Like Character Sheets, Scene Sheets have fields for the scene title, synopsis, and notes, and you can add an image to visually represent the scene if you want to.
You can add character development points here as well. Let me drag a few more character bios to the project (These are just text files, each with a brief character description. I'll add them to the project as Characters). Now, when I click the character button, I can create new Character Development Points for the new characters.
Scene Sheets also have fields for POV Character, Setting, and Conflict. As with Character Sheets, you can customize these if you want.
One cool thing about these fields, by the way, is that they know about project item types, and can auto complete project items for you. Even cooler, if you type a name that isn't in the project yet, Storyist will create the item for you. For example if I type a new character name, Storyist creates the character for me. And if I then edit the name elsewhere, Storyist keeps the link title in sync. (E.G. EDIT NAME IN PROJECT VIEW). This hold for all link names.
For instance, I can create a new Setting Sheet by typing a setting name. Notice again that changing the name in the project view (or in the sheet) causes the link to be updated.
If you're familiar with the concept if a Wiki, this is exactly what you're building: a wiki for your project.
In fact, Storyist understands the Wiki Link syntax used by Wikipedia and other popular wikis. If you type two open brackets followed by the link title followed by two close brackets, Storyist will create a link to a notebook entry, creating the entry if necessary.
You can also link to external sites and make the link text different than the link destination. The Getting Started Guide, available from the Help menu, has more information on that if you're interested.
The Notebook is a place for free-form notes. You can use it to keep project-related writing like backstory, research, journal entries, links, or pretty much anything else.
You can organize the notebook entries into folders, called groups, and everything is searchable from the project menu.
Notebook entries have a default style sheet setup for simple documents, but like the script, you can edit the style sheet to suit your taste.

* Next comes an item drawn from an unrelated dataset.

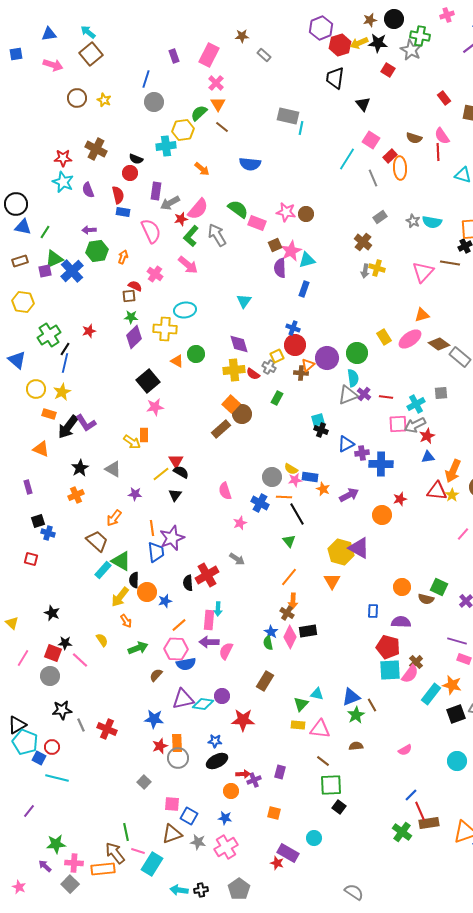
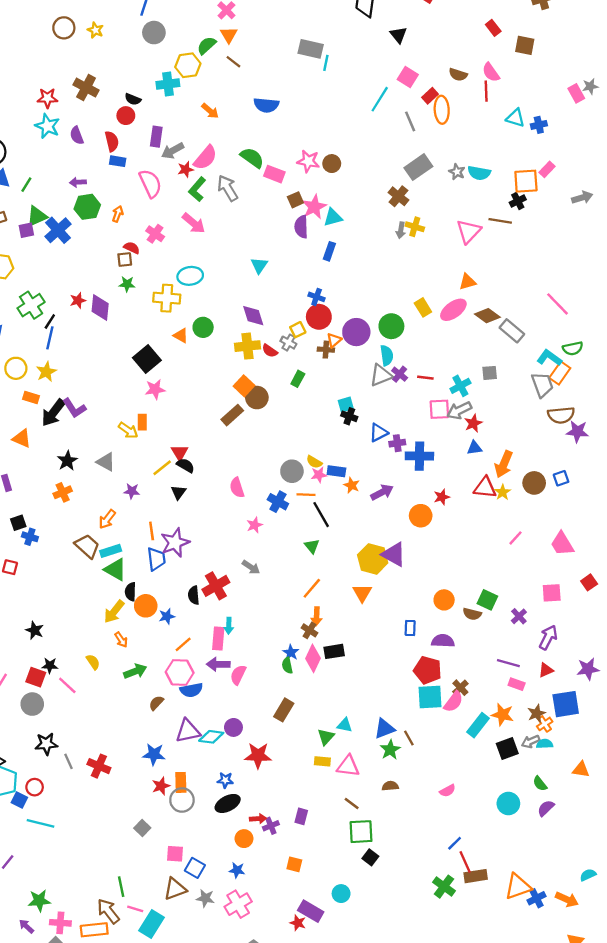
gray rectangle: (380, 217) -> (418, 167), size x1.6
purple diamond: (134, 337) -> (100, 307), moved, turned -40
cyan rectangle: (103, 570) -> (111, 551), moved, turned 30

Notebook entries can have images, and Storyist is smart enough to share images in your Images collection so they aren't included in the project more than once.
And as you would expect, Wiki links work in notebook entries, as do comments and bookmarks.
Storyist has some powerful features, but sometimes what you really want to do is shut out the distractions and just write. This is where Full-Screen mode comes in.
To enter full-screen mode, choose View > Enter Full Screen (or just use the short cut).
In full-screen mode, you still have access to the Project view. Cursoring to the left of the screen will cause it to be revealed. Same with the menus. But most of the time, you just want everything out of the way to focus on the page.
To exit full-screen mode, use the Exit Full Screen menu command, or just hit the escape key.
With split views, multiple windows, and full-screen mode, you can create some useful configurations.
Once you’ve got your workspace set up to your liking, you can use the Workspaces panel to take a snapshot for easy recall. Let me show you.
First, suppose I want a simple workspace with just the text view for writing. I'll set that up and then I'll take take a snapshot of it using the Window > Workspaces > New Workspace command. Notice that the Workspaces panel appears with a snapshot of the current screen. I'll name this Writing.
Now suppose I'm working on a revision and I want to see script on the left and the index cards for the scenes on the right. I'll set that up now. Notice that if I hold down the option key while dragging the divider I can change which view in the split is resized. When I have that workspace setup like I want it, I'll click the plus button in the Workspaces panel to take a snapshot. I'll name this Writing + Cards.
Now suppose I also want to see the outline, and have my todos handy. I'll set that up. And I'll take a snapshot. Now if I want to switch between snapshots, all I have to do is select the snapshot and press the space bar.
Or, I can just pull down the Workspaces toolbar icon and select the snapshot I'm interested in.
Oh, and the Workspaces manager remembers if you're in full-screen mode.